This was a major goal of the project—showing how trauma impacts the brain and body in both the content and the structure of my analysis. Looking back, I’m not sure it was the right move; I could have spent more time at each exegetical turn. That said, I do think the book does a good job of explaining that these jumps relate to the plurisignification of trauma and the biblical texts. And on the advantage side, I think embracing such plurisignification can help us see more earnestly how humans work, both within and outside the Bible. We are not monolithic. We never have been. Still, I do worry this overarching structural move made the analytic parts–the parts that actually try to exegete the multifarious biblical significations–a bit lacking. But again, it was a conscious choice. I wanted the piece to be its own kind of trauma story—to carry the effects and affects of the unnarratable, haze et al.
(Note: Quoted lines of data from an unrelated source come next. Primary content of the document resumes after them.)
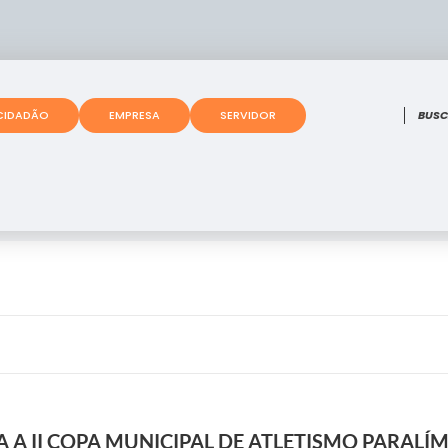
O que
CIDADÃO
EMPRESA
SERVIDOR
A A II COPA MUNICIPAL DE ATLETISMO PARALÍ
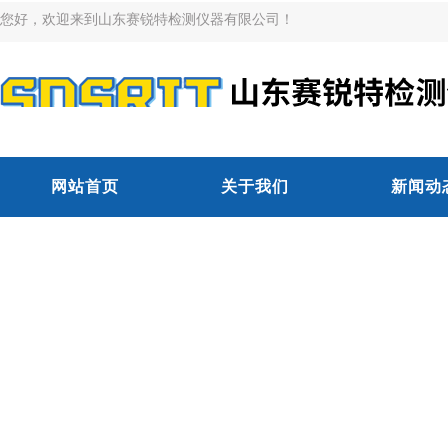
您好，欢迎来到山东赛锐特检测仪器有限公司！
网站首页
关于我们
新闻动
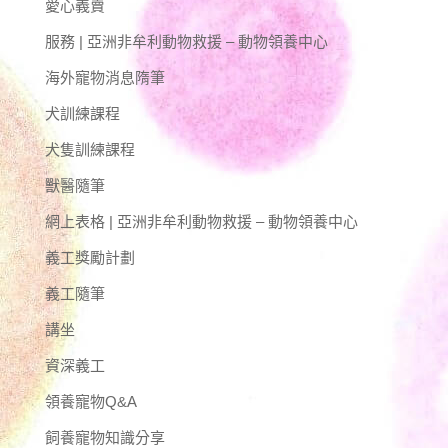
愛心義賣
服務 | 亞洲非牟利動物救援 – 動物領養中心
海外寵物消息隋筆
犬訓練課程
犬隻訓練課程
獸醫隨筆
網上表格 | 亞洲非牟利動物救援 – 動物領養中心
義工獎勵計劃
義工隨筆
講坐
資深義工
領養寵物Q&A
飼養寵物知識分享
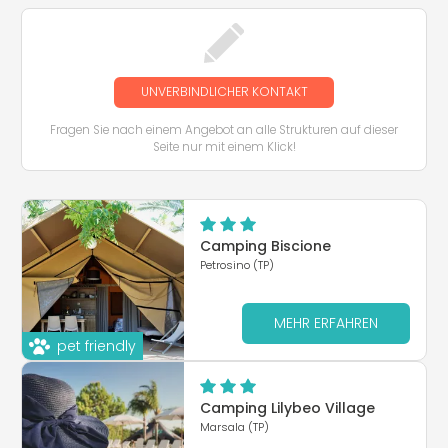
UNVERBINDLICHER KONTAKT
Fragen Sie nach einem Angebot an alle Strukturen auf dieser
Seite nur mit einem Klick!
Camping Biscione
Petrosino (TP)
MEHR ERFAHREN
pet friendly
Camping Lilybeo Village
Marsala (TP)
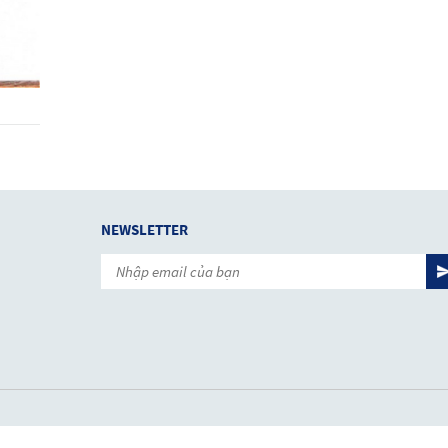
NEWSLETTER
KẾT NỐI VỚI CHÚNG TÔI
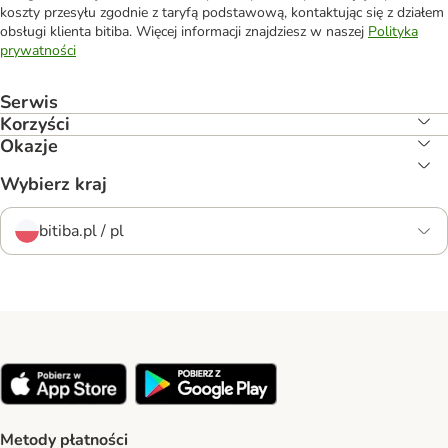
koszty przesyłu zgodnie z taryfą podstawową, kontaktując się z działem
obsługi klienta bitiba. Więcej informacji znajdziesz w naszej
Polityka
prywatności
Serwis
Korzyści
Okazje
Wybierz kraj
bitiba.pl / pl
Metody płatności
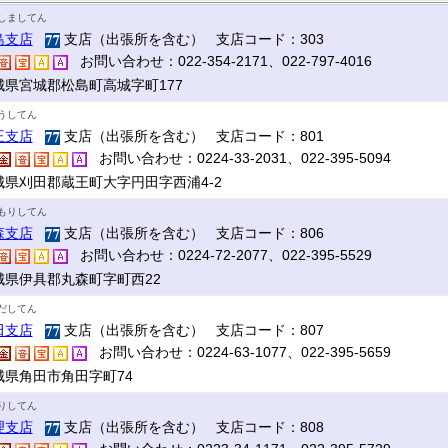
しましてん
島支店
支店（出張所を含む） 支店コード：303
お問い合わせ：022-354-2171、022-797-4016
城県宮城郡松島町高城字町177
うしてん
王支店
支店（出張所を含む） 支店コード：801
お問い合わせ：0224-33-2031、022-395-5094
城県刈田郡蔵王町大字円田字西浦4-2
もりしてん
森支店
支店（出張所を含む） 支店コード：806
お問い合わせ：0224-72-2077、022-395-5529
城県伊具郡丸森町字町西22
だしてん
田支店
支店（出張所を含む） 支店コード：807
お問い合わせ：0224-63-1077、022-395-5659
城県角田市角田字町74
りしてん
理支店
支店（出張所を含む） 支店コード：808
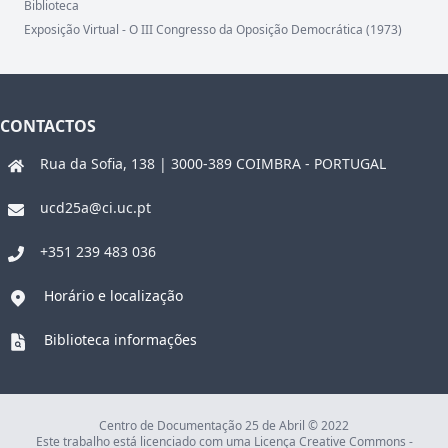
Biblioteca
Exposição Virtual - O III Congresso da Oposição Democrática (1973)
CONTACTOS
Rua da Sofia, 138 | 3000-389 COIMBRA - PORTUGAL
ucd25a@ci.uc.pt
+351 239 483 036
Horário e localização
Biblioteca informações
Centro de Documentação 25 de Abril © 2022
Este trabalho está licenciado com uma Licença Creative Commons -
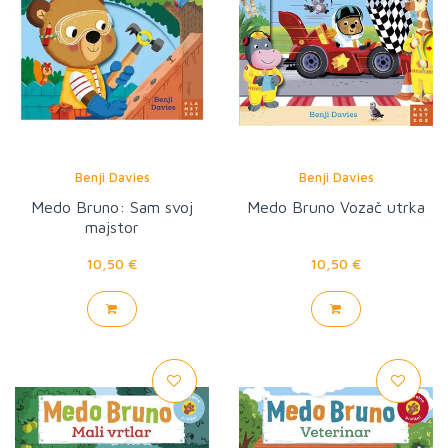
Benji Davies
Benji Davies
Medo Bruno: Sam svoj
Medo Bruno Vozač utrka
majstor
10,50 €
10,50 €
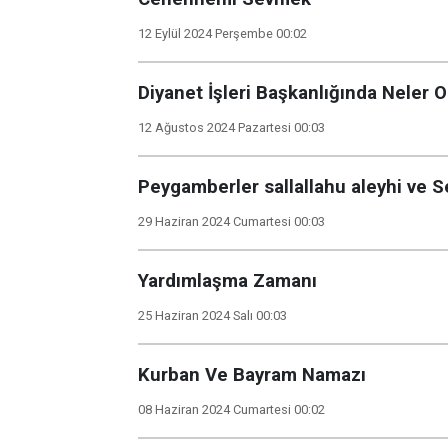
12 Eylül 2024 Perşembe 00:02
Diyanet İşleri Başkanlığında Neler O
12 Ağustos 2024 Pazartesi 00:03
Peygamberler sallallahu aleyhi ve Se
29 Haziran 2024 Cumartesi 00:03
Yardımlaşma Zamanı
25 Haziran 2024 Salı 00:03
Kurban Ve Bayram Namazı
08 Haziran 2024 Cumartesi 00:02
So ironically, it was a lack of clarity–a lack of staying in one place or with one thought–that became my focus.[8]
MH: I think that it is really important to let the subject matter influence the shape and style of the writing, and it is something that I think about a lot within disability studies frameworks too. This last question has emerged for me from a disability studies/mad studies lens, and I am really eager to hear what you think. Trauma theory, as you explain, is based upon the 1980 DSM definition of PTSD. To what extent does trauma theory diverge from those roots? How are the roots in medical diagnostic criteria helpful or hurtful to the work that trauma theory and trauma theologians are seeking to do?
SE: Oh this is a great question. And I’ll start off by saying that I rarely see trauma studies and disability studies implemented together (maybe a future collaboration for us?), and I suspect a part of this is because disability studies pushes against the ableist assumption that a disability is a “problem requiring healing.” But as much as clinicians provide diagnoses for, say, a client’s insurance purposes, or for a client’s own peace of mind, I don’t see writers beholden to the DSM in a boundaried or linear way (even the DSM has changed over time). I think that in some instances, naming one’s pain through the lens of a diagnosis can be really freeing. And at other times, it can be limiting or generate a feeling of being “boxed in” or “just a number” or “a problem.” Interestingly, in applications of trauma theory to literature, I don’t really see diagnoses come up (e.g., scholars aren’t diagnosing writers of or characters within the Bible with a particular disorder; instead, they are highlighting the commonalities they see between its authors/characters and what we today would call trauma responses).[9] I’m curious though to know what you think. How does your work with disability studies impact your understanding of and relationship with trauma theory?
MH: Yes, I would love to work through this collaboratively at some point! I think that the same tensions exist within Disability Studies, namely that labels and diagnoses can be freeing, illuminating a path toward self-acceptance, and sometimes they can be constraining, a necessary stigma laden mantel that one must don in order to receive access to healthcare and services. With respect to mental disabilities in particular I think the p/c/s/x (patient, consumer, survivor, ex-patient) shorthand is an important way to signal that folks within the community have or have had any of a number of relationships to the medical establishment, some of which are lifesaving and therapeutic, some that are violent and themselves traumatizing.[10] One of the fundamental reasons why disability studies and trauma studies often don’t get employed together is that the connection to the DSM gives at least the appearance of an orientation towards the “cure.” This orientation has sometimes been a source of violence for the disability community, and so I think there are some points of discord there, not necessarily with the diagnosis, but with curative freight that the label “trauma” carries in our therapeutically oriented culture. That said, I could imagine ways to de-couple trauma theory from the DSM, namely by rigorously contextualizing trauma now and then as you do in the book. One of the things that I appreciated about your discussion of both Ezekiel and trauma in the contemporary world was the way that you resist a notion of a return to some bodily ideal or norm. What are the keys for talking about ancient trauma without insisting upon healing or bodily normativity as the presumed telos?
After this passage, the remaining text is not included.